Chiarito il legame tra demenza e uso a lungo termine di inibitori della pompa protonica

Milioni di persone in tutto il mondo usano inibitori della pompa protonica per condizioni come bruciore di stomaco, gastrite e ulcere allo stomaco. I ricercatori del Karolinska Institutet in Svezia ora riferiscono come l’uso a lungo termine di questi farmaci potrebbe aumentare il rischio di sviluppare la demenza. Il loro studio “Gli inibitori della pompa protonica agiscono con potenze senza precedenti come inibitori dell’enzima biosintetizzante dell’acetilcolina-A plausibile collegamento mancante per la loro associazione con l’incidenza della demenza” appare in Alzheimer & Dementia.

“Diversi studi farmacoepidemiologici indicano che gli inibitori della pompa protonica (PPI) aumentano significativamente il rischio di demenza. Tuttavia, il meccanismo sottostante non è noto. Qui, riportiamo la scoperta di una modalità d’azione senza precedenti dei PPI che spiega come i PPI possono aumentare il rischio di demenza”, scrivono i ricercatori.

“Avanzate analisi di docking in silico e dettagliate valutazioni enzimologiche sono state effettuate sui PPI contro l’enzima core-colinergico, colina-acetiltransferasi (ChAT), responsabile della biosintesi di acetilcolina (ACh).”

“Questo rapporto mostra prove convincenti che i PPI agiscono come inibitori di ChAT, con alta selettività e potenze senza precedenti che si trovano molto al di sotto delle loro concentrazioni plasmatiche e cerebrali in vivo.”

“Siamo stati in grado di dimostrare che gli inibitori della pompa protonica influenzano la sintesi del neurotrasmettitore acetilcolina, che gioca un ruolo significativo in condizioni come la malattia di Alzheimer”, dice Taher Darreh-Shori, PhD, ricercatore senior presso il dipartimento di neurobiologia, scienze della cura e società. “Poiché non c’è un trattamento efficace per la malattia, è importante evitare i fattori di rischio. Vogliamo quindi attirare l’attenzione su questo in modo che i farmaci non siano usati inutilmente per molto tempo.”

Gli inibitori della pompa protonica (PPI) funzionano bloccando le pompe che trasportano gli ioni idrogeno acidi dalle cellule che formano la mucosa. Quando le pompe sono fuori uso, c’è una riduzione dell’acido e, in definitiva, del danno corrosivo che esso provoca ai tessuti. studi di popolazione hanno precedentemente mostrato tassi più elevati di demenza nelle persone che utilizzano PPI, ma quale forma tale connessione potrebbe prendere è rimasto sconosciuto – fino ad ora.

In primo luogo, i ricercatori hanno utilizzato simulazioni al computer 3D per esaminare come sei varianti PPI basato su diverse sostanze attive hanno interagito con un enzima chiamato colina acetiltransferasi, la cui funzione è di sintetizzare il neurotrasmettitore acetilcolina. Come neurotrasmettitore, l’acetilcolina è necessaria per il passaggio dei segnali tra le cellule nervose, ma questo funziona solo se viene prodotta una quantità sufficiente della sostanza. Le simulazioni hanno mostrato che tutti i farmaci testati erano in grado di legarsi all’enzima.
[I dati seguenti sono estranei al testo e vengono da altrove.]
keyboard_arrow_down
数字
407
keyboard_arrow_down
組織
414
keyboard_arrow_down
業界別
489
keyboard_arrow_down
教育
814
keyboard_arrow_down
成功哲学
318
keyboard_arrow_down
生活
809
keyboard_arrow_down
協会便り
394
I ricercatori hanno poi analizzato l’effetto di questo legame. Hanno scoperto che tutti i farmaci hanno inibito l’enzima, con conseguente riduzione della produzione di acetilcolina, dove più forte è il legame, più forte è l’effetto inibitorio. I farmaci basati sui principi attivi omeprazolo, esomeprazolo, tenatoprazolo e rabeprazolo avevano la maggiore affinità ed erano quindi i più forti inibitori dell’enzima, mentre le varianti pantoprazolo e lansoprazolo erano le più deboli.

Sono ora necessari studi complementari per esaminare se queste osservazioni di laboratorio rappresentano ciò che accade nel corpo. Tuttavia, Darreh-Shori sta già consigliando contro l’uso eccessivo di PPI.

“Una cura speciale dovrebbe essere presa con i pazienti più anziani e quelli già diagnosticati con demenza”, dice. “Lo stesso vale anche per i pazienti con malattie di debolezza muscolare come la SLA, poiché l’acetilcolina è un neurotrasmettitore motorio essenziale. In questi casi, i medici dovrebbero usare i farmaci che hanno l’effetto più debole e prescriverli alla dose più bassa e per il minor tempo possibile. Vorrei, tuttavia, sottolineare che l’uso corretto dei farmaci è sicuro anche negli anziani, a condizione che i farmaci siano utilizzati per un tempo limitato e quando sono veramente necessari, in quanto il nostro sistema nervoso è abbastanza flessibile quando si tratta di tollerare l’impatto a breve termine.”